The Labour leader warned that military intervention against President Bashar al-Assad's regime in the wake of a devastating chemical weapons attack on the rebel-held town of Douma risked escalating an already devastating conflict.
In Britain, opposition is building up to any British involvement in military strikes in Syria, particularly without the issue being taken to Parliament first.
Corbyn continued: "Theresa May should have sought parliamentary approval, not trailed after Donald Trump".
Labour leader Jeremy Corbyn has accused the Government of "waiting for instructions" from United States president Donald Trump on what to do over Syria.
President Trump spoke to the prime minister on Thursday evening, and the pair agreed that Syrian President Bashar al-Assad had "established a pattern of risky behaviour in relation to the use of chemical weapons".
The Prime Minister said she judged the operation to be in Britain's national interest, adding that there was "no practicable alternative to the use of force".
"The Prime Minister could and should have recalled Parliament this week and sought the approval of MPs before proceeding".
In a subsequent tweet on Thursday, the USA president said an attack on Syria "could be very soon or not so soon at all". In 2013, MPs voted down British military action against the Assad regime and the latest incident raised questions over whether they should be allowed another vote.

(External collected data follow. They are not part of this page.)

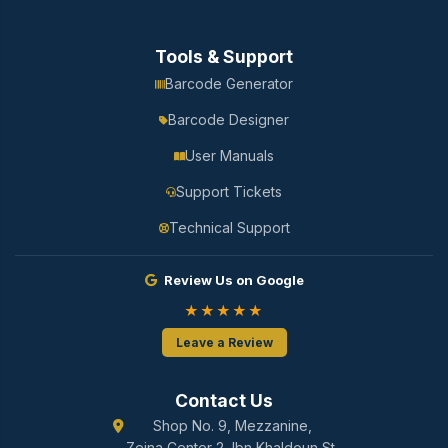
Tools & Support
Barcode Generator
Barcode Designer
User Manuals
Support Tickets
Technical Support
Review Us on Google
★★★★★
Leave a Review
Contact Us
Shop No. 9, Mezzanine,
Zeina Center 2, Ibn Khaldoun St.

The legal argument will form the centrepiece of Mr Corbyn's attack on the Government's handling of the issue when MPs return on Monday after the Easter recess.
She told reporters: "The action that took place last night was an action which was focused on degrading and deterring the operational capability and the willingness of the Syrian regime to continue to use chemical weapons".
The government said it is "highly likely" that Assad is responsible for the Douma attack, with ministers agreeing "it was vital that the use of chemical weapons did not go unchallenged".
"There have been many instances when we have seen them using those chemical weapons".